Entrevista feita por Nilton Viana do Brasil de Fato
Nesta entrevista ao Brasil de Fato, Casaldáliga fala do “absurdo criminal de constituir a sociedade em duas sociedades de fato: a oligarquia privilegiada, intocável, e todo o imenso resto de humanidade jogada à fome, ao sem-sentido, à violência enlouquecida”. Defende que, hoje, só a participação ativa, pioneira, de movimentos sociais pode retificar o rumo de uma política de privilégio para uns poucos e de exclusão para a desesperada maioria. E adverte: o latifúndio continua a ser um pecado estrutural no Brasil e em toda Nossa América.
Brasil de Fato – Como o senhor tem visto a devastadora crise que já afeta todos os países e principalmente a classe trabalhadora?

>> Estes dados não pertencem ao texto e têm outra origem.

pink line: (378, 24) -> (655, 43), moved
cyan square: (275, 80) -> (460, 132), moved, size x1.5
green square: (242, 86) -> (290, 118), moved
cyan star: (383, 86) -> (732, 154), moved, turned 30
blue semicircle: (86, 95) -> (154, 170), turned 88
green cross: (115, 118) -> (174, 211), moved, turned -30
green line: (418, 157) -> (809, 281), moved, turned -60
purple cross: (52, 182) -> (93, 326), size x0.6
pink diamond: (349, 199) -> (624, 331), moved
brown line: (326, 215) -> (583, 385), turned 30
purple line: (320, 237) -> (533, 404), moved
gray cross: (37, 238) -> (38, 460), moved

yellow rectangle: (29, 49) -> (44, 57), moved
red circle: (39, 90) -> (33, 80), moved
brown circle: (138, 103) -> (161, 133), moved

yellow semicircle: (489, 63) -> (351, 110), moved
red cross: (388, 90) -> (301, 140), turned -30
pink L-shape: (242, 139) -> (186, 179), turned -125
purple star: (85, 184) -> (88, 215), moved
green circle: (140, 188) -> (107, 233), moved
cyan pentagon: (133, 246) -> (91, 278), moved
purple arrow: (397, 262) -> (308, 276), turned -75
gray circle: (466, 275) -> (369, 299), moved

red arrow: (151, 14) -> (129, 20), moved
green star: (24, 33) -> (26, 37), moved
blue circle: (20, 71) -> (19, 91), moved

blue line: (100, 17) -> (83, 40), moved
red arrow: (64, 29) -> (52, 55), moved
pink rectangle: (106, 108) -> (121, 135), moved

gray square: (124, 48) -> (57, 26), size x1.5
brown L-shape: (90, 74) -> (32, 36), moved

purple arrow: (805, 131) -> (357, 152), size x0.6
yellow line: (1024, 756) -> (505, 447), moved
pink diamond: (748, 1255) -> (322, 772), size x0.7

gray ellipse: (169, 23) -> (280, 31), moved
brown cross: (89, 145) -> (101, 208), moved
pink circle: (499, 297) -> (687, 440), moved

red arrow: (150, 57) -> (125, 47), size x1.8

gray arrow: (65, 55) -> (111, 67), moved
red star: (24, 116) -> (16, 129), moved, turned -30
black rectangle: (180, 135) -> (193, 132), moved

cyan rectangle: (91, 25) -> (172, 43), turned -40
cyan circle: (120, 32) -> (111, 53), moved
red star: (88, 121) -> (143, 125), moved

Dom Pedro Casaldáliga – Com muita indignação e revolta; com uma sensação de impotência e ao mesmo tempo a vontade radical de denunciar e combater os grandes causadores dessa crise. Esquecemos fácil demais que a crise fundamentalmente é provocada pelo capitalismo neoliberal. Irrita ver governantes e toda a oligarquia justificando que as economias nacionais devam servir ao capital financeiro. Os pobres devem salvar economicamente os ricos. Os bancos substituem a mesa da família, as carteiras da escola, os equipamentos dos hospitais…
Eu estava comentando ontem [19 de dezembro] com uns companheiros de missão que a avalanche de demissões acabará justificando uma avalanche de assaltos, por desespero. Está crescendo cada dia mais o absurdo criminal de constituir a sociedade em duas sociedades de fato: a oligarquia privilegiada, intocável, e todo o imenso resto de humanidade jogada à fome, ao sem-sentido, à violência enlouquecida. Fecham-se as empresas, quando não conseguem um lucro voraz, e se fecha o futuro de um trabalho digno, de uma sociedade verdadeiramente humana.
Como o senhor analisa o papel dos movimentos sociais frente à atual conjuntura?
Casaldáliga – Já faz um bom tempo que, sobretudo no Terceiro Mundo (concretamente no nosso Brasil, na Nossa América), se vem proclamando por cientistas sociais e dirigentes populares que hoje só a participação ativa, pioneira, de movimentos sociais pode retificar o rumo de uma política de privilégio para uns poucos e de exclusão para a desesperada maioria. Os partidos e os sindicatos têm ainda sua vez; devem conservá-la ou reivindicá-la. Sindicato e partido são mediações políticas indispensáveis; mas o movimento social organizado, presente no dia-a-dia do povo, é sempre mais urgente, como uma espécie de “vanguarda coletiva”.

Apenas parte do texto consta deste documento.